▸ Problem to work on:
Lines of the data that contain the word "respect" are the ones to copy.

[Saved entries]
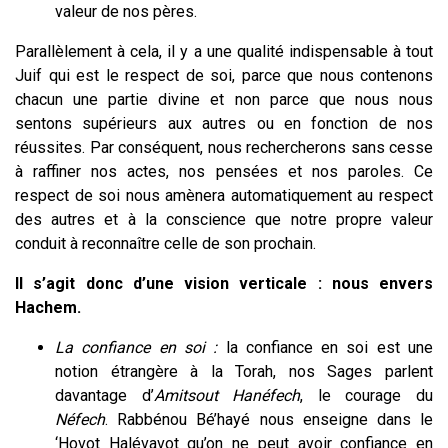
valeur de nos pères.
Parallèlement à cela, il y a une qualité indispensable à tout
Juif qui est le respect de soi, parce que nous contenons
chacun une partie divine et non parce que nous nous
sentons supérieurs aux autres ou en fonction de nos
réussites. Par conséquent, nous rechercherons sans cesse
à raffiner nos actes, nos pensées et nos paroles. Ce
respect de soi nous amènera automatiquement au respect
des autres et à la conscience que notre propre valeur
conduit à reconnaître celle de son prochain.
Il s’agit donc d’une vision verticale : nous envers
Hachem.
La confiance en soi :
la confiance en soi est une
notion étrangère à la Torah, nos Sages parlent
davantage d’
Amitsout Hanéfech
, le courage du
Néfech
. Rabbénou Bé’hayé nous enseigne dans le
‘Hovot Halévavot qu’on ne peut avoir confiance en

...

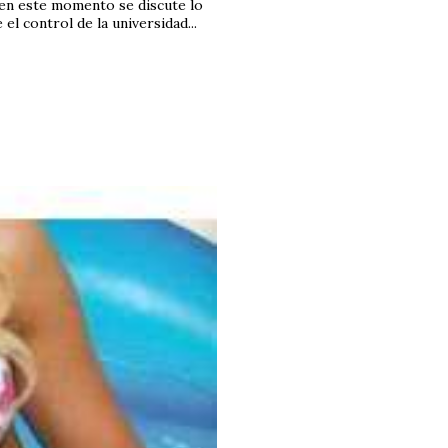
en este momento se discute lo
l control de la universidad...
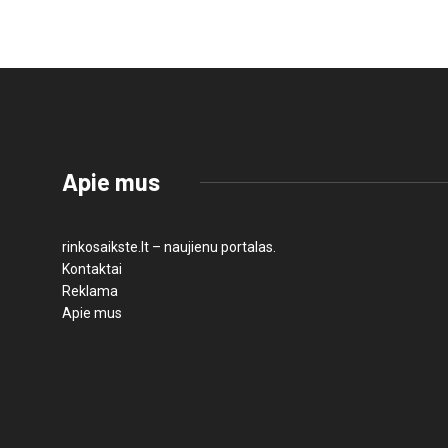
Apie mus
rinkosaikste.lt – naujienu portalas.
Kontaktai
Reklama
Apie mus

▸ Exercise response:
Juif qui est le respect de soi, parce que nous contenons
respect de soi nous amènera automatiquement au respect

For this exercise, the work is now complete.